WwB responded to the growing marginalisation process of the Mumbai attacks’ genuine victims by launching the ‘Witness of History’ project and embedding it in the organisation’s global Sisters Against Violent Extremism (SAVE) network. With the support of the US Department of State, WwB conducted a series of oral history video interviews with individuals connected to the events, including witnesses, survivors, family members of victims, and individuals who had resisted or countered recruitment efforts in their communities. By documenting the voices of these individuals and providing the public with ‘alternative narratives’, the project sought to fill the void that had been left by the media’s perpetrator-centric depiction of the events. This void often makes adolescents in at-risk communities, who are in search of structure and orientation, more susceptible to the methods of recruiters. Reclaiming the narrative by empowering those who are in a unique position to promote reconciliation and understanding over revenge and hate not only provides the youth with new role models; it also generates a heightened awareness of the effects and problematic ways in which those who had lived to tell the story were being treated in the period following the attacks.
This SAVE network initiative was partly inspired by the once widespread educational practice that saw Holocaust survivors visit schools to speak about their experiences. Like other campaigns of this nature, the ‘Witness of History’ initiative offers a constructive way forward by sensitising the youth around the world, challenging stereotypes, and breaking down the silence in communities where extremism presents a taboo issue. In recording the life stories of individuals affected by violent extremism, WwB has also succeeded in investigating the position of the perpetrators, and, more broadly, has been reaching this critical group of predominantly male youth.

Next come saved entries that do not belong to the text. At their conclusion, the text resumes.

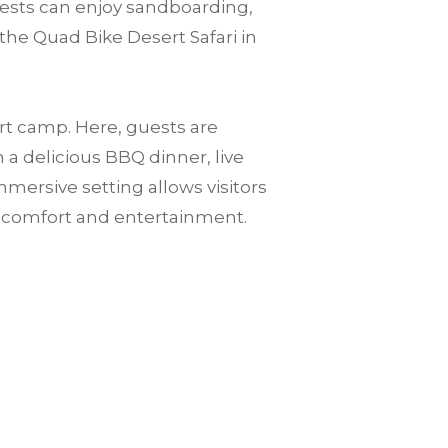
guests can enjoy sandboarding,
the Quad Bike Desert Safari in
ert camp. Here, guests are
a delicious BBQ dinner, live
mersive setting allows visitors
n comfort and entertainment.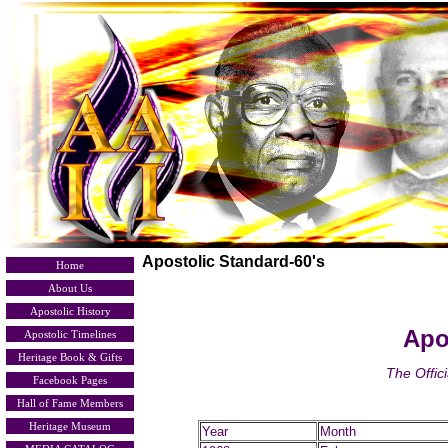
Apostolic Standard-60's
Home
About Us
Apostolic History
Apo
Apostolic Timelines
Heritage Book & Gifts
The Offic
Facebook Pages
Hall of Fame Members
Heritage Museum
Year
Month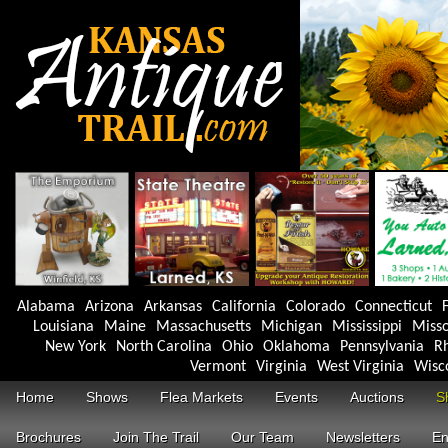
Alabama
Arizona
Arkansas
California
Colorado
Connecticut
F
Louisiana
Maine
Massachusetts
Michigan
Mississippi
Misso
New York
North Carolina
Ohio
Oklahoma
Pennsylvania
Rh
Vermont
Virginia
West Virginia
Wisc
Home
Shows
Flea Markets
Events
Auctions
S
Brochures
Join The Trail
Our Team
Newsletters
En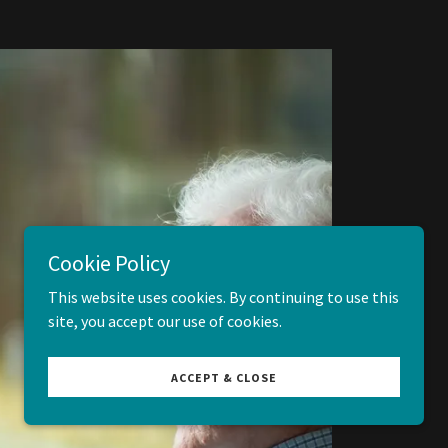
Cookie Policy
This website uses cookies. By continuing to use this
site, you accept our use of cookies.
ACCEPT & CLOSE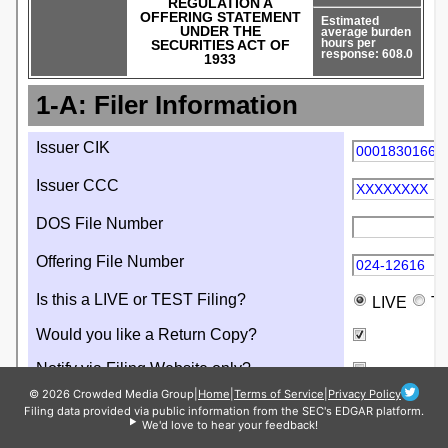
© 2026 Crowded Media Group
|
Home
|
Terms of Service
|
Privacy Policy
Filing data provided via public information from the SEC's EDGAR platform.
We'd love to hear your feedback!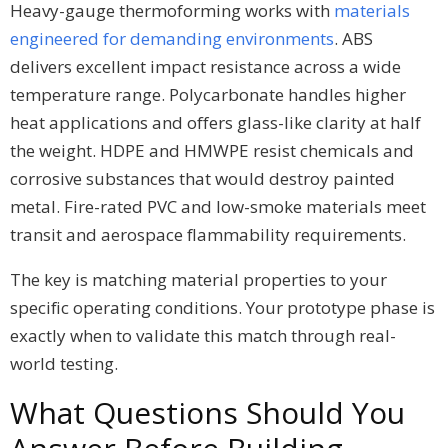
Heavy-gauge thermoforming works with
materials
engineered for demanding environments
. ABS
delivers excellent impact resistance across a wide
temperature range. Polycarbonate handles higher
heat applications and offers glass-like clarity at half
the weight. HDPE and HMWPE resist chemicals and
corrosive substances that would destroy painted
metal. Fire-rated PVC and low-smoke materials meet
transit and aerospace flammability requirements.
The key is matching material properties to your
specific operating conditions. Your prototype phase is
exactly when to validate this match through real-
world testing.
What Questions Should You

As evidenced by extensive media coverage on the local and national levels, WwB succeeded in building on its past successes in India. The stories managed to inspire community action on a number of occasions. Farid Khan, the General Secretary of the Majlis e Shura Muslim Centre, invited WwB to participate in a public discussion in Mumbai. Members of the Muslim community, survivors of the attacks, and the Hindu nurses whose civil courage saved countless mothers’ and babies’ lives in the Cama Albless Hospital had the opportunity to share their experiences, views, attitudes, and ideas.
This SAVE network India chapter culminated in the production and public dissemination of ten short films featuring a range of people affected by the 26/11 terror attacks, including: Mr. Zinde, the central train station manager at Chatrapathi Shivaji Railway Terminus, who saved countless lives and risked his own by warning passengers not to move toward the departure platforms; Poonam and her then six-year old son Sachin who were at the station and travelling to a relative’s funeral when they were both shot by running into the line of fire after mistaking the machine gun fire for a cricket match celebration; and Vineeta Sharma who lost her 16-year old son when the entire family got caught up in the attacks on their way to a wedding. These standalone interviews were subsequently woven into the longer film ‘Surviving Terror’ (2011).
‘After the Bullet’ (2012), the final project-related production, features Vinita Kamte, the wife of the courageous Police Commissioner Ashok Kamte who lost his life but wounded the only terrorist to be captured alive. The film chronicles her quest to find out why the police were hiding the circumstances of his death. While exposing the negligence of the police force in an effort to make the city a safer place, Vinita also tells the story of her husband’s heroic actions.
Through this wide range of first-hand accounts, the ‘Witness of History’ project gives current and future generations access to testimonials that lay bare the potential consequences of extremist ideologies and ensures that the human cost of the 26/11 is not forgotten.